The government sector, on the other hand, is totally different. It doesn’t produce any wealth at all. Instead, it lives off the wealth that is produced by the private sector.
To put the situation more bluntly, the government sector operates much like a parasite does. The parasite, say a tick, attaches itself onto a host, say a cow, and survives and prospers by sucking the blood out of the cow. If the cow dies, the parasite dies.
That’s the way it is with government employees. Again, they don’t produce any wealth whatsoever. Their salaries come from the wealth that is being produced in the private sector.

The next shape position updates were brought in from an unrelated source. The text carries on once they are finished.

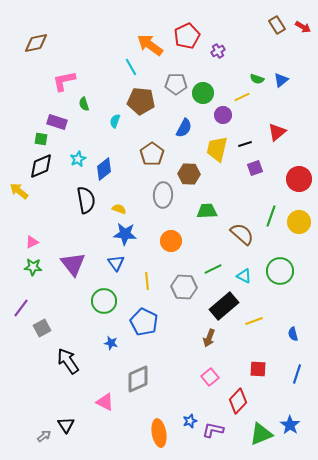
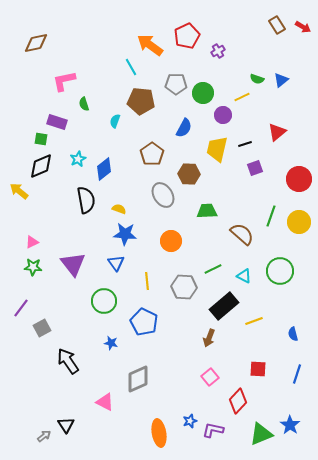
gray ellipse at (163, 195): rotated 35 degrees counterclockwise
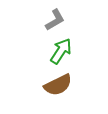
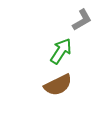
gray L-shape: moved 27 px right
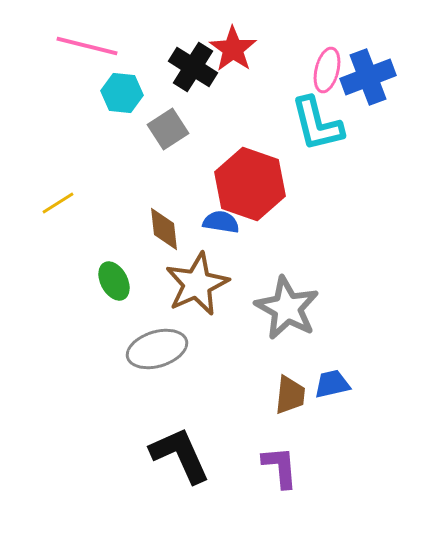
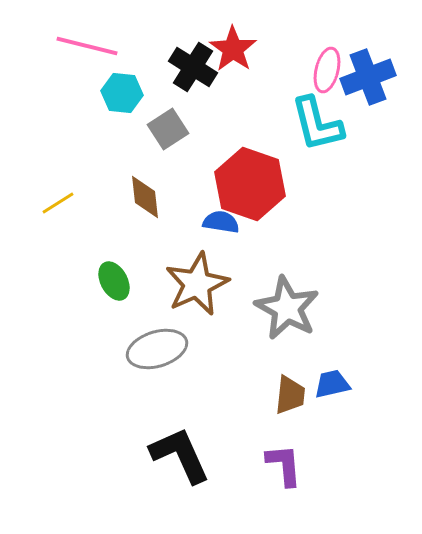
brown diamond: moved 19 px left, 32 px up
purple L-shape: moved 4 px right, 2 px up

Thus, it’s obvious that government-sector jobs are totally different from private-sector jobs. The more government-sector jobs there are, the more wealth that must be extracted from the private sector to fund them.
It’s the private sector in a society that is responsible for increasing standards of living. As wealth is produced, some of it inevitably goes into savings, which businesses use to acquire better tools, equipment, and facilities, which in turn make workers more productive. As productivity increases, revenues and profits to the firm increase. Increases in revenues and profits lead to higher wages for workers, as prosperous and expanding firms increasingly compete for the laborers in the work force.
Thus, contrary to what Marxists have long claimed about conflict between employers and workers, there is actually a harmony of interests in a free-market environment. Owners, laborers, consumers, and investors all have the same interest in seeing prosperous companies and a prosperous economy.
Obviously then, the more wealth the government confiscates from the private sector, the worse off everyone is. Less income (from more taxation) means less savings, which means less capital, which means less productivity, which means less wage increases, which means lower standards of living.
Thus, it becomes obvious that as the public sector (both civilian and military) gets larger and larger with more and more employees (or welfare recipients or military invasions), the greater the confiscation of wealth from the private sector.
Now, that’s not to say that a public-sector employee’s work might not be important to the functioning of a free market. For example, a policeman charged with the task of apprehending and bringing to justice thieves and robbers obviously performs an important function in a free market. But the fact still remains: his tax-funded salary nonetheless constitutes a drain on the private sector.
Statism has brought nothing but misery, poverty, and discord, not only here in the United States but also all over the world. If Americans and others want to restore a free, peaceful, prosperous, harmonious society to their lands, they must reject statism and the false and fallacious thinking that underlies it.